Dein Pauschalverriss neuer Fenster geht denn auch zu weit. Häufig werden gutes Holz und stabile Beschläge verbaut - und dann mit der falschen Oberfläche getötet. Eine gute Öllasur oder Ölfarbe vermag auch diese Fenster dauerhafter zu machen.

Und wie viele der alten Fenster sind einfach verfault, auseinandergefallen, haben sich verzogen, wurden vom Holzwurm verstört? Daraus, daß es jetzt noch einige davon gibt, ist nicht darauf zu schließen, daß diese Technik allzeit das hohe C der Tischlerei darstellt. Es ist aber natürlich eine traditionell entwickelte und funktionierende Technik. Wo's passt, sollte sie erhalten werden. Wichtig wäre mir aber auch, mehr Ansprechpartner für den originalgetreuen Neubau (incl. Beschläge) zu haben, nicht jedes Fenster ist wirtschaftlich sinnvoll erhaltbar.

Grüße

Thomas



Fenster



Thomas Böhme spricht mir aus dem Herzen. Wenn wir Gebäude ansehen, die mehrere hundert Jahre alt sind, müssen wir feststellen, daß Fenster immer schon Austauschteile waren.
Ich habe dies insbesondere bei "prominenten" Denkmälern feststellen können, von denen Bauzeichnungen und Gemälde aus verschiedenen Epochen vorhanden sind. Umso mehr kommt es beim Tausch auf die einfühlsame Fensterkonstruktion an, die mit der Architektur harmoniert. Unsere Abneigung gegen moderne Fenster rührt sicher auch daher, daß das genau selten funktioniert hat.

Grüße



Neue Fenster - Alte Fenster



Es ist nicht die Verehrung des Alten um des Alten willen - sondern die vergleichsweise nüchterne Erkenntnis, dass die heute hochgelobten neuen Fenster - ich sage einmal "durchschnittlicher" Qualität - in 20-30 Jahren nur noch Müll darstellen (wie jetzt die aus den 70ern - im Ernst, wer erhält solche Fenster ?), und dagegen die Fenster, die 100 Jahre alt geworden sind, sich dennoch immer wieder für verhältnismäßig wenig Aufwand reparieren lassen. Und die Kosten-Nutzen- Bilanz über 100 Jahre muss ich glaube ich nicht aufstellen.

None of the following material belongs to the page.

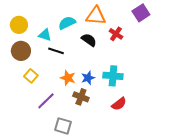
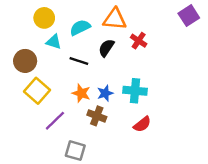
purple square: (141, 13) -> (189, 16), moved
yellow circle: (19, 25) -> (44, 18), moved
black semicircle: (89, 40) -> (106, 48), turned -91
black line: (56, 51) -> (79, 61), moved
yellow square: (31, 76) -> (37, 91), size x1.5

Sicher gibt es Fälle, bei denen selbst ein ambitionierter Handwerker ein Fenster nicht mehr wirtschaftlich reparieren kann, so dass eine Erneuerung oder Nachbau erforderlich wird. Aber diese Fälle sind mir bisher so extrem selten vorgekommen: Meist ist es tatsächlich so, dass da eher der Wille oder das Können des Handwerkers nicht vorhanden ist, dafür die hohen Raten für die neue Maschine - s.o.

Überhaupt:
Eigentlich muss man sagen, dass Fachwerkhäuser längst nicht mehr zeitgemäß sind: Die Reparatur und Erhaltung des Holzgefüges verschlingt dermaßen Zeit und Geld, im Schnitt mindesten 1,5 bis 2 mal so viel wie ein vergleichbares Massivhaus. Aber dennoch hat hier glaube ich noch niemand im Forum empfohlen, die morsche Hütte durch ein schönes neues Fertighaus zu ersetzen (die heute sollen ja besser sein als 1972 - glauben wir jedenfalls heute)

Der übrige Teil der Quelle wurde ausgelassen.